• **WHAT YOU SHOULD DO**: Copy out every line of the data exactly; do not include the images.

• **GIVEN MATERIAL**:
....

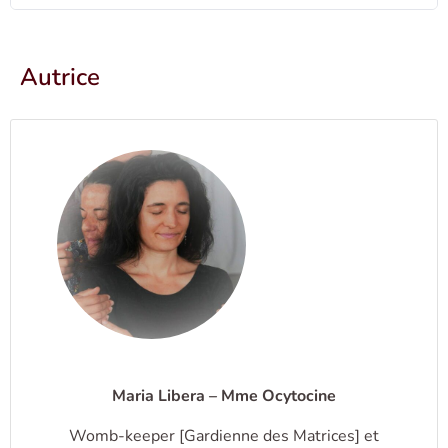
Autrice
Maria Libera – Mme Ocytocine
Womb-keeper [Gardienne des Matrices] et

....

• **EXERCISE RESULT**:
Autrice
Maria Libera – Mme Ocytocine
Womb-keeper [Gardienne des Matrices] et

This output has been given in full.